After a moment, Brunetti asked, ‘Is it as quick as I’ve read it is?’
‘Yes, I think it is,’ the doctor answered. ‘As I said, I’ve never seen a case before, not a real one. I’d just read about it.’
‘Instantaneous?’
Rizzardi thought for a moment before he answered. ‘Yes, I suppose it is, or so close as to make it the same thing. He might have had a moment to realize what was happening, but he would have thought it was a stroke or a heart attack. In any case, well before he could have realized what it was, he would have been dead.’
‘What’s the actual cause of death?’
‘Everything stops. Everything simply stops working: heart, lungs, brain.’
‘In seconds?’
‘Yes. Five. Ten at the most.’
‘No wonder they use it,’ Brunetti said.
‘Who?’
‘Spies, in spy novels. With capsules hidden in hollow teeth.’
‘Um,’ Rizzardi muttered. If he found Brunetti’s comparison at all strange, he gave no indication of it. ‘Yes, there’s no question that it’s fast, but there are others that are much more deadly.’ In response to Brunetti’s raised eyebrows, he explained, ‘Botulism. The same amount that killed him could probably kill half of Italy.’

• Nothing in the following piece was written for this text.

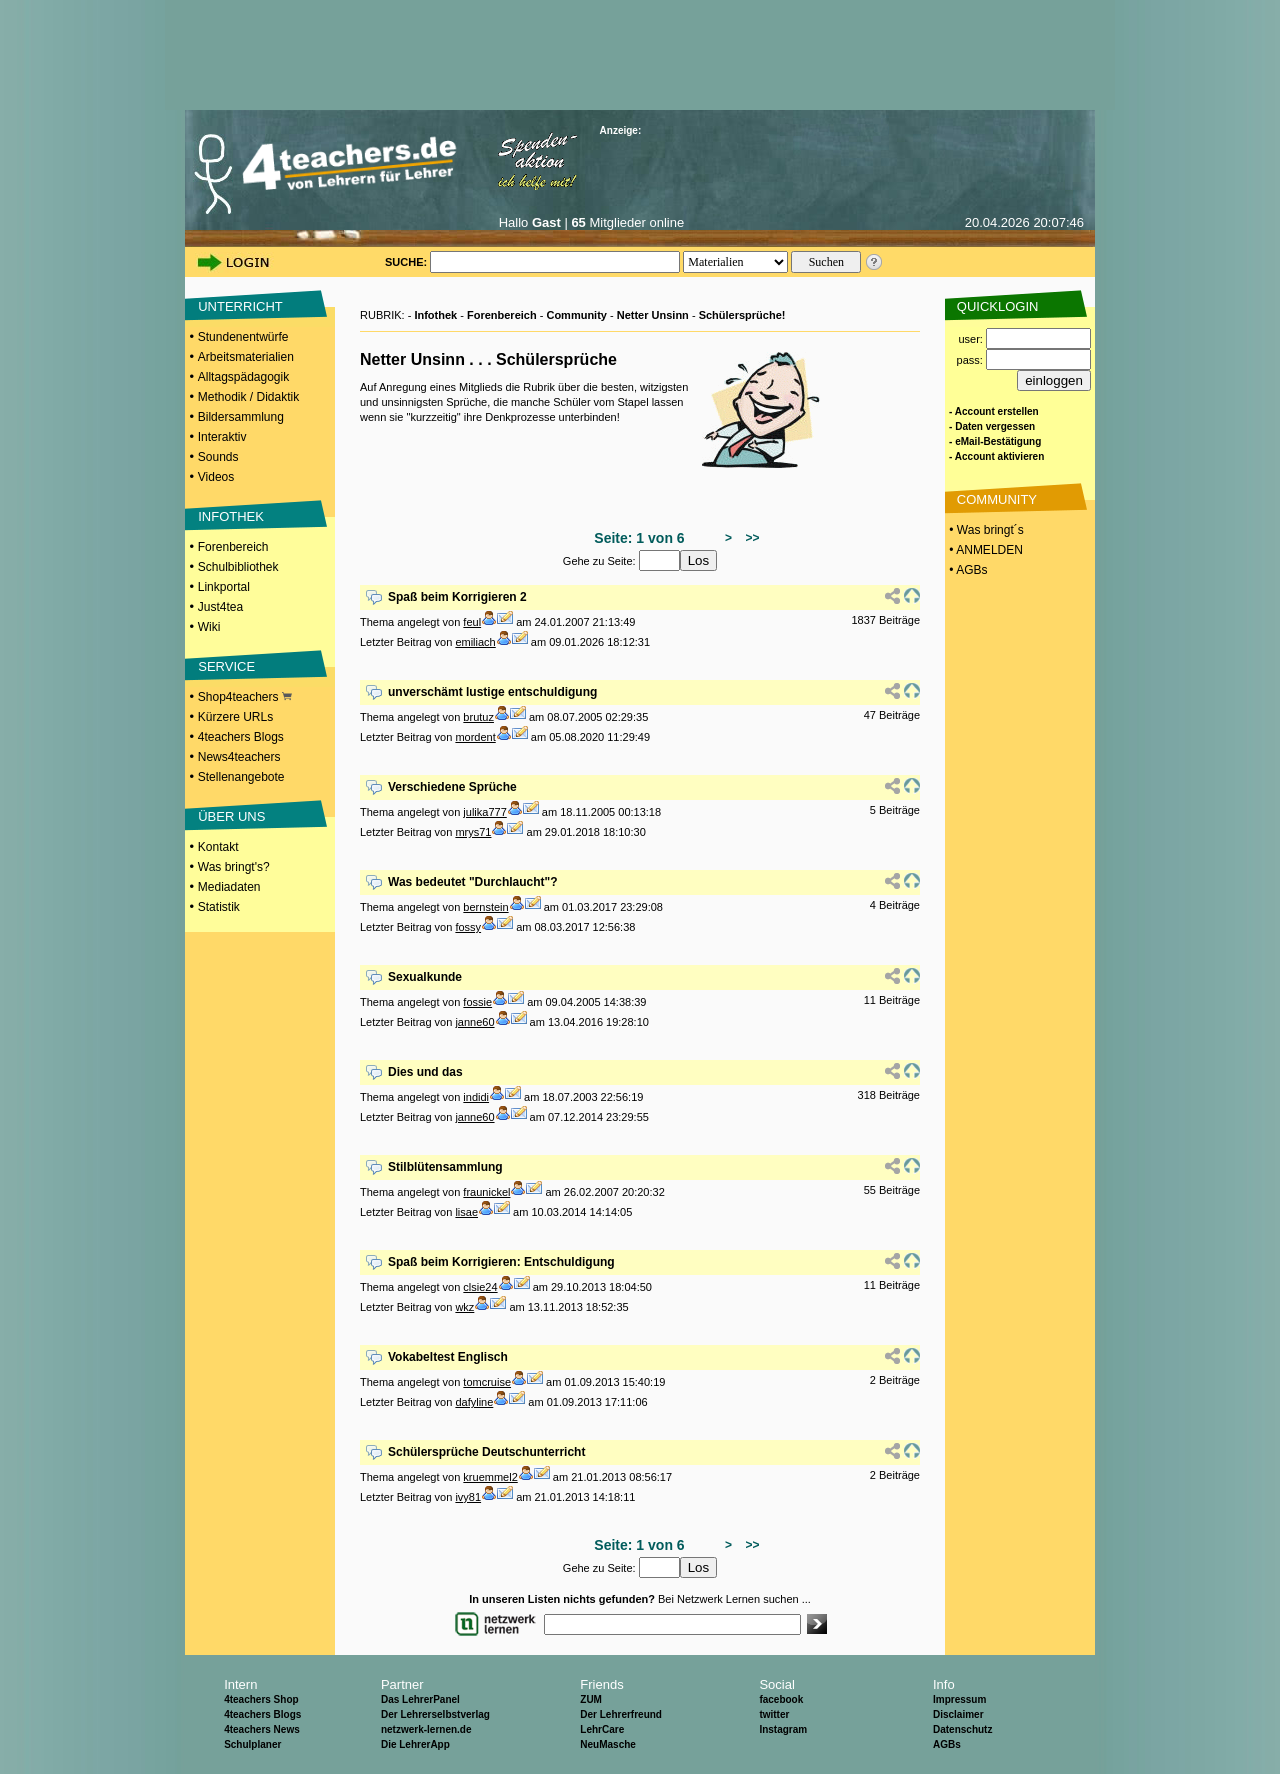 This screenshot has height=1774, width=1280. Describe the element at coordinates (985, 530) in the screenshot. I see `• Was bringt´s` at that location.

There seemed little to be gained from this subject, regardless of the doctor’s evident enthusiasm for it, so Brunetti asked, ‘Is there anything else?’

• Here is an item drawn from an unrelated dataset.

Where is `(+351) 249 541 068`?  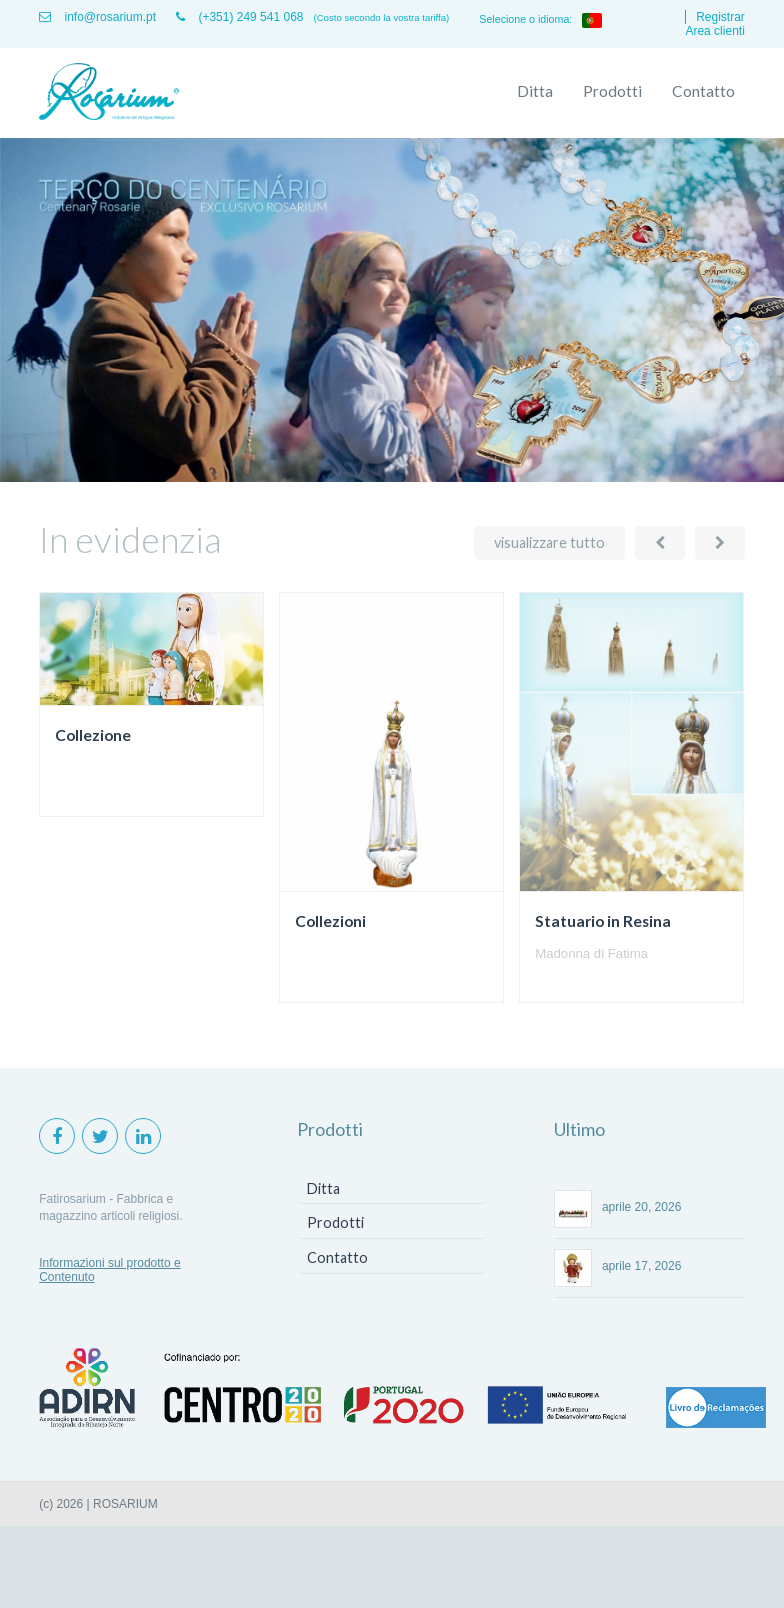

‘It looks like he’s been under treatment for the last few weeks. Do you know if he had a cold or flu or something like that?’
‘No,’ Brunetti said, shaking his head. ‘We don’t know anything yet. Why?’
‘There were signs of injections. Th
ere was no indication of drug abuse, so I imagine it was antibiotics, perhaps a vitamin, some normal procedure. In fact, the traces were so faint that it might not even have been injections; they could have been simple bruises.’
‘But not drugs?’
‘No, not likely,’ the doctor said. ‘He could easily have given himself an injection in the right hip – he was right-handed – but a right-handed person can’t give himself an injection in the right arm or left buttock, at least not where I found the mark. And as I said, he was in excellent health. I would have seen signs of drug use, if there had been any.’ He paused a moment and then added, ‘Besides, I’m not even sure that’s what they are. In my report, I’ll simply enter them as subcutaneous bleeding.’ Brunetti could tell from his voice that he considered the marks a triviality and already regretted mentioning them.
‘Anything else?’
‘No, nothing. Whoever did this robbed him of at least another ten years of life.’
As was usual with him, Rizzardi displayed, and probably felt, no curiosity whatsoever about who might have committed the crime. In the years he’d known him, Brunetti had never heard the doctor ask about the criminal. At times, he had become interested in, even fascinated by, a particularly inventive means of death, but he seemed never to care about who had done it or if the person had been found.
‘Thanks, Ettore,’ Brunetti said, and shook the doctor’s hand. ‘I wish they would work this fast in the lab.’
‘I doubt that their curiosity is as compelling as mine,’ Rizzardi said, again confirming Brunetti in the belief that he would never understand the man.